そのモンシューアに関しては後回しにして、れいはペット区画にやって来ると、ラオーネとヴァーシャルを呼び寄せる。れいが呼びかければ、二匹は直ぐに駆けつけてきた。
駆けつけて来たのは、一軒家ほどの大きさで猛獣のような見た目のラオーネと、山のような巨体に爬虫類のような手足と頭がくっ付いたヴァーシャル。双方ともに機敏で、特に脚が短く見た目が鈍重そうなヴァーシャルがかなりの速度で移動しているのは、初めて見る者を驚愕させるだろう。
そんな二匹がやって来ると、れいはまず二匹を撫でて愛でる。れいにとってペットは癒しの存在。れいの見た目は無表情のまま変わらないが、内心では大層喜んでいた。
一頻り二匹を愛でた後、れいは早速本題に移る。毎日生産して溜め込んでいる果実を二つ取り出し、れいは片手に一つずつ持って二匹の前へと差し出す。
「………………お食べ」
そうした後、一言そう告げて差し出した手を軽く揺する。
ラオーネとヴァーシャルは、その実から感じる強大な力に一瞬躊躇うような素振りを見せたものの、れいの差し出した物なので、意を決してその実を口に含んだ。
れいが差し出した実を二匹が食べると、そのあまりの美味しさに、二匹揃ってカッと目を見開いて驚きを表す。

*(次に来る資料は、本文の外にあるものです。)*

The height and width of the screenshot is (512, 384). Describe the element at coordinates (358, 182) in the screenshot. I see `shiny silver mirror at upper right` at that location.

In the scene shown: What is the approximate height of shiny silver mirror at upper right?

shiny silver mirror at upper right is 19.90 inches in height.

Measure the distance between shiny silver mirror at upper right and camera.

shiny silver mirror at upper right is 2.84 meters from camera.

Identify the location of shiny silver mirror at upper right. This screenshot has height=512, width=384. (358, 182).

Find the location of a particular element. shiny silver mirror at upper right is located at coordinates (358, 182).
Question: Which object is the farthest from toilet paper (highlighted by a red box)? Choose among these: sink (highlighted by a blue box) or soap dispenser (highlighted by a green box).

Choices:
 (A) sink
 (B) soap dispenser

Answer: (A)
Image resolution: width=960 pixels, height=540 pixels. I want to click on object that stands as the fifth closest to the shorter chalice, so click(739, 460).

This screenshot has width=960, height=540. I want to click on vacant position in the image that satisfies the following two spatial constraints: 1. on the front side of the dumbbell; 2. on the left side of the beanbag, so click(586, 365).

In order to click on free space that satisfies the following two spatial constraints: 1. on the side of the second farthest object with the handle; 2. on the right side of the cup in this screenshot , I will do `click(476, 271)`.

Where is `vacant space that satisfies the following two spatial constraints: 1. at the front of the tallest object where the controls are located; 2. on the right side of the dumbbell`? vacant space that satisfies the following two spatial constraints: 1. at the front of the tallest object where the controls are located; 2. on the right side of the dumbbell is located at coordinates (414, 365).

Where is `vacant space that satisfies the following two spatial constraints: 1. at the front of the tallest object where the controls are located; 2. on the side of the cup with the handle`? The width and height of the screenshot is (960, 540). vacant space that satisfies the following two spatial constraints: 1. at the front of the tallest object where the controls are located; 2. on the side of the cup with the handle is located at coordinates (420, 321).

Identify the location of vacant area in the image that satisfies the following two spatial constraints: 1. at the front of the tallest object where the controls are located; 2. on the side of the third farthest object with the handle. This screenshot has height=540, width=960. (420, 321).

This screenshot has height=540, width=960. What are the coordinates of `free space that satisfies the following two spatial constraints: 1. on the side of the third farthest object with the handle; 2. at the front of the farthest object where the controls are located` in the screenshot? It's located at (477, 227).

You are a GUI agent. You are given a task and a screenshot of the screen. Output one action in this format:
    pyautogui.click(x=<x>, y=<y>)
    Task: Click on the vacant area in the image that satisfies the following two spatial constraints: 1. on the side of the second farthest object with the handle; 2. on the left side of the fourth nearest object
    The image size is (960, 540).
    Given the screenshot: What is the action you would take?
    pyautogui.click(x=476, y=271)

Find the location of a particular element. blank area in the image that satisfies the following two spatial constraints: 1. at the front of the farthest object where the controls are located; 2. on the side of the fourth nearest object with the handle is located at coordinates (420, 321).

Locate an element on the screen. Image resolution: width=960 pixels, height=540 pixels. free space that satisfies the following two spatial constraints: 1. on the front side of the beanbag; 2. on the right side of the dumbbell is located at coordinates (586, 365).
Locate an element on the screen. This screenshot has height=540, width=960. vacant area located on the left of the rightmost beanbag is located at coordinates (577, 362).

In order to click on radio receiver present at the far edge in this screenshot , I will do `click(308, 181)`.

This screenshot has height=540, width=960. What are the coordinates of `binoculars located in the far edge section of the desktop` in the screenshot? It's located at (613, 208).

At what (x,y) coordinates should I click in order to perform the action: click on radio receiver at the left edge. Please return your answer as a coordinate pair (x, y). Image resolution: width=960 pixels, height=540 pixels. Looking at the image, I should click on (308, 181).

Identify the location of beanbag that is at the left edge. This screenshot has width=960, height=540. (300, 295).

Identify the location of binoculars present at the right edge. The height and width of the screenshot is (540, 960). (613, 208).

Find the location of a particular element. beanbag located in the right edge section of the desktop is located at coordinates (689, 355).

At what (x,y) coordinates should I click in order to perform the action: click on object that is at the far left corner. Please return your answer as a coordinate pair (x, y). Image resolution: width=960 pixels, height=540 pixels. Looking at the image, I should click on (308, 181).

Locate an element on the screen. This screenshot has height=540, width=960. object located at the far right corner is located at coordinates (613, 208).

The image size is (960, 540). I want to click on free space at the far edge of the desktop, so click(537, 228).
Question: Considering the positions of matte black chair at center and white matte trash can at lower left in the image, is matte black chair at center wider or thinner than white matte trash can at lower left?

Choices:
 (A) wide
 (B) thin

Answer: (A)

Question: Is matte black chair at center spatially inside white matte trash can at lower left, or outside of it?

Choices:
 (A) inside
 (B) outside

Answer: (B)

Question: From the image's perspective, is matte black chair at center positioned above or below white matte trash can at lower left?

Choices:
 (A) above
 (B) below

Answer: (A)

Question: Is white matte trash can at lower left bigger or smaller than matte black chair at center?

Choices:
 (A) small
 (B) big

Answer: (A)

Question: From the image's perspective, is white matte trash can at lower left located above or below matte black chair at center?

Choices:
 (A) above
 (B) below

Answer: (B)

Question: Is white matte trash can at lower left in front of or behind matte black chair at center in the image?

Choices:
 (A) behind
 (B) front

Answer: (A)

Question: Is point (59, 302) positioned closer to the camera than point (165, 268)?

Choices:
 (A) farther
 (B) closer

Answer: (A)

そのまましばらく咀嚼した後、二匹は名残惜しそうに実を飲み込んだ。
「………………」
二匹から感想を受け取る中、れいは何か変化はないかと二匹の様子を観察する。ついでにその時間を利用して、二匹から感想を聞いた後は、今し方食べさせた果実の説明も二匹にしておいた。
その説明が終わる頃になって、ようやく二匹に変化が訪れる。
ネメシスとエイビスよりも少し時間は掛かったが、二匹の力がグンと増していた。ただし、ネメシスとエイビスに食べさせた時と比べれば、増加した力の量が少ない。

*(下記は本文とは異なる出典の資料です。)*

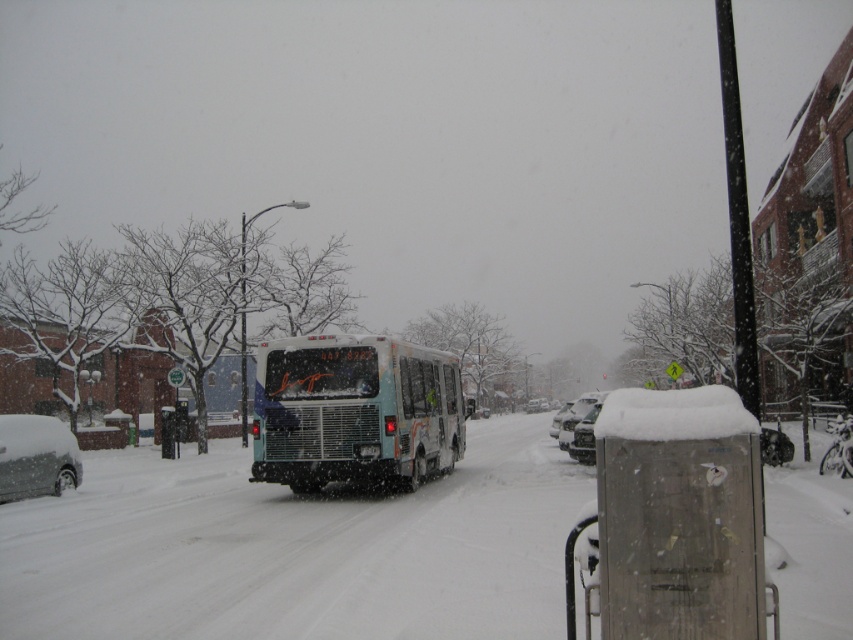 You are a delivery person trying to park your truck between the white matte bus at center and the matte black van at lower left. Can you fit your truck, which is 2.5 meters wide, in the space between them?

The white matte bus at center might be wider than the matte black van at lower left, so the space between them is uncertain. You should check the exact width before attempting to park your truck there. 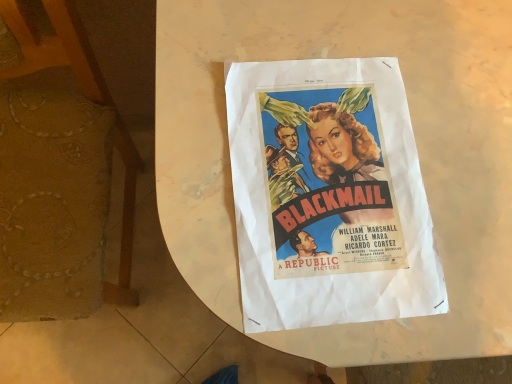 I want to click on vacant point above matte paper poster at center (from a real-world perspective), so click(x=332, y=176). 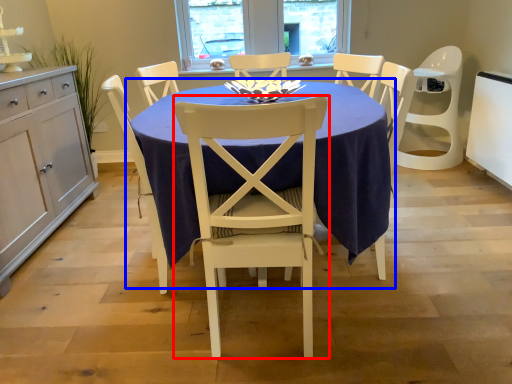 Question: Which object appears closest to the camera in this image, chair (highlighted by a red box) or kitchen & dining room table (highlighted by a blue box)?

Choices:
 (A) chair
 (B) kitchen & dining room table

Answer: (A)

二人に食べさせた後に果実を少し弄ったとはいえ、果実に含まれる力から算出した増加率は、おおよそあの時の増加量の三割程度だろうか。
ラオーネとヴァーシャルはれいが創造した存在ではないが、成長という要素を組み込むために、れい自らが二匹の構成を少し弄ったので、もしかしたらそれが反応しているのかもしれない。増加量を見て、ふとれいにそんな考えが浮かぶ。
果実は力の塊なので、れいと無関係な存在でも多少は力が増大するとは思うが、それでもネメシスとエイビスの時の三割というのは、元々想定していたよりも多かった。

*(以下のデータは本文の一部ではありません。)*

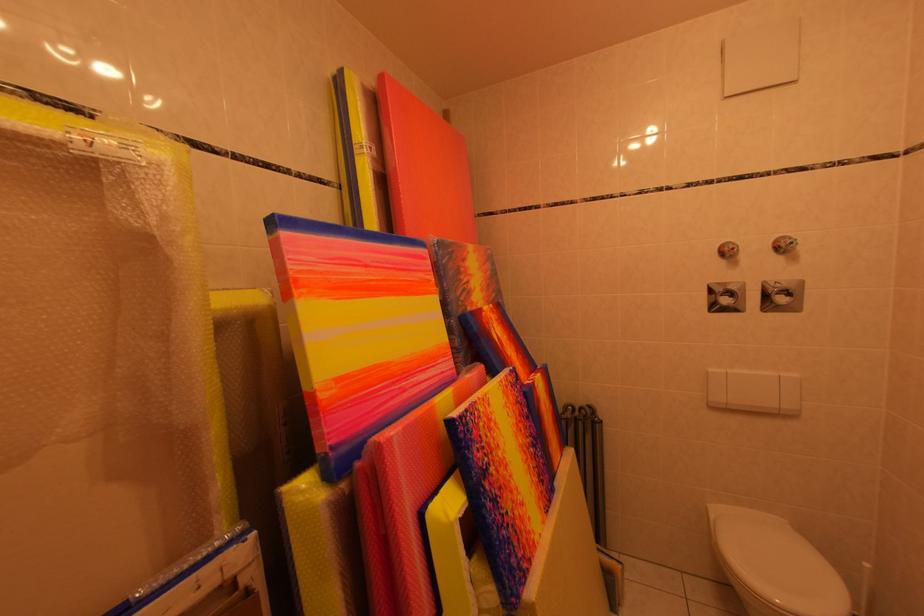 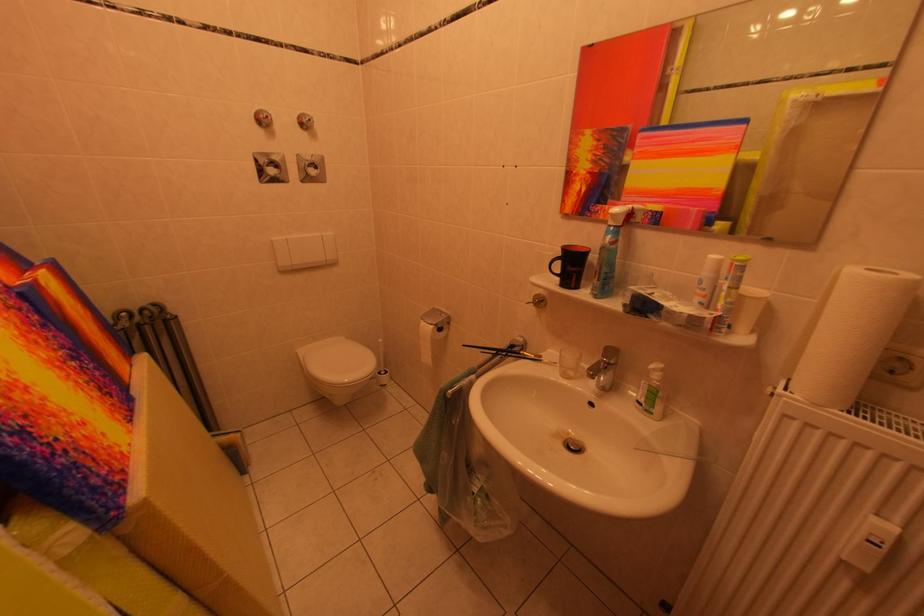 How did the camera likely rotate?

The camera rotated toward right-down. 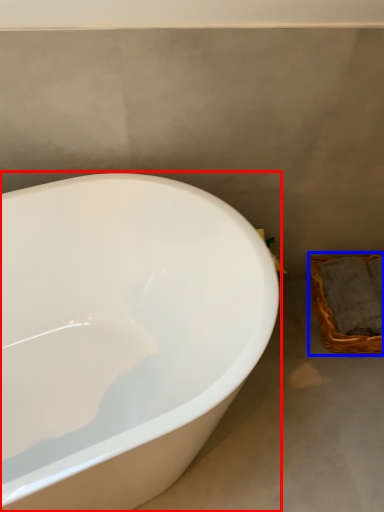 Question: Which of the following is the closest to the observer, bathtub (highlighted by a red box) or basket (highlighted by a blue box)?

Choices:
 (A) bathtub
 (B) basket

Answer: (A) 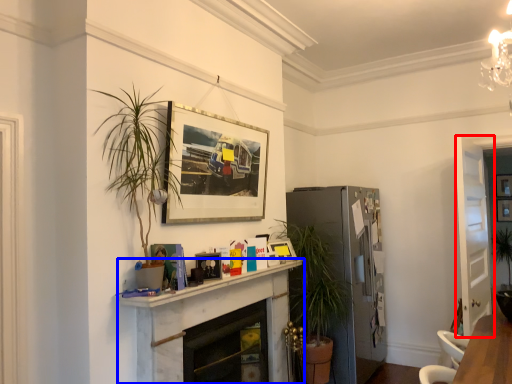 Question: Among these objects, which one is nearest to the camera, glass door (highlighted by a red box) or fireplace (highlighted by a blue box)?

Choices:
 (A) glass door
 (B) fireplace

Answer: (B) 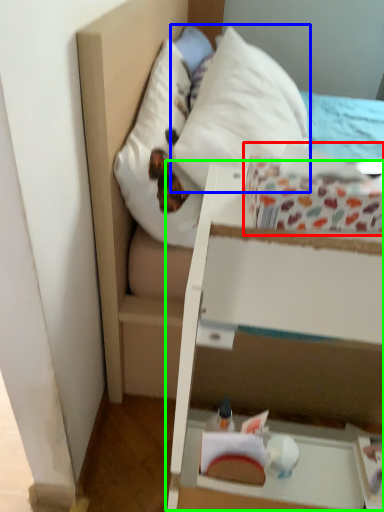 Question: Considering the real-world distances, which object is farthest from cardboard box (highlighted by a red box)? pillow (highlighted by a blue box) or vanity (highlighted by a green box)?

Choices:
 (A) pillow
 (B) vanity

Answer: (A) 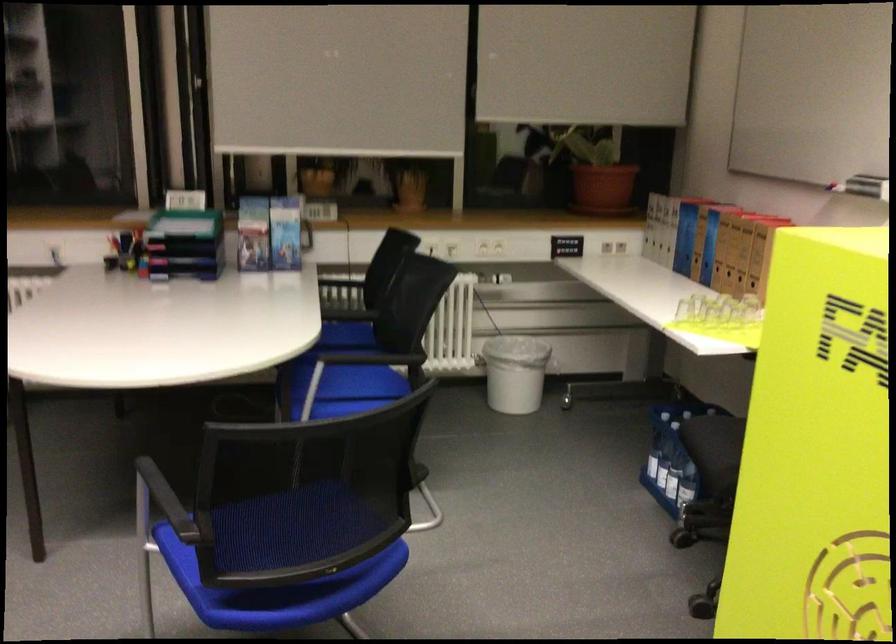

この後二匹同様にモンシューアにも力の果実を食べさせてから、ネメシスとエイビス以外の管理補佐にも力の果実を食べさせてみて、それでもう少し情報を集めてみようとは思っているが、他にれいとは関係の無い誰かに協力してもらった方がいいかもしれない。
だがそうなると、一角内の住民という事になる。その場合は渡す相手に注意しなければならないし、なによりも果実に秘められた力に抗える存在でなければ、力の果実を食べるところにも辿り着けないだろう。
そう考えると、管理補佐とペットを除いたハードゥス内の全ての住民が対象外となってしまう。少しぐらいは情報の収集がしたいので、どうしたものかと考えたれいは、ちょうどよさそうな存在に思い至った。
そこまで考えたところで、まずはモンシューアに、その後にネメシスとエイビス以外の管理補佐に果実を食べさせるために、ラオーネ達に別れを告げて、れいは移動を開始した。